We can also create character or string variables by using either double or single quotation marks:
my_name<-"Georg Simmel"
If we want to see the variable, we can use this command:
print(my_name)
[1] "Georg Simmel"
Computational sociology is extremely exciting
But it requires an entirely new way of thinking about and doing sociology
The first steps of coding that we covered today are very boring
Be patient, even if it seems like most of what we did today is irrelavent to the type of sociology you do or want to do.
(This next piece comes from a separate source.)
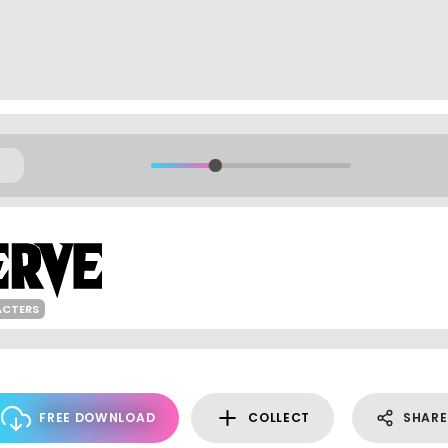
ACTERS
FREE DOWNLOAD
COLLECT
SHARE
1) Open RStudio and create a new .R file. Set your working directory to a new folder on your computer (anyone will do). Create two numeric variables and multiply them by each other. Create a new string variable that consists of your first and last name.
2) Read Lazer, D., Pentland, A., Adamic, L., Aral, S., Barabasi, A.-L., Brewer, D., … Van Alstyne, M. (2009). SOCIAL SCIENCE: Computational Social Science. Science, 323(5915), 721–723
3) Read King, G. (2011). Ensuring the Data Rich Future of the Social Sciences. Science, 331(11 February), 719–721.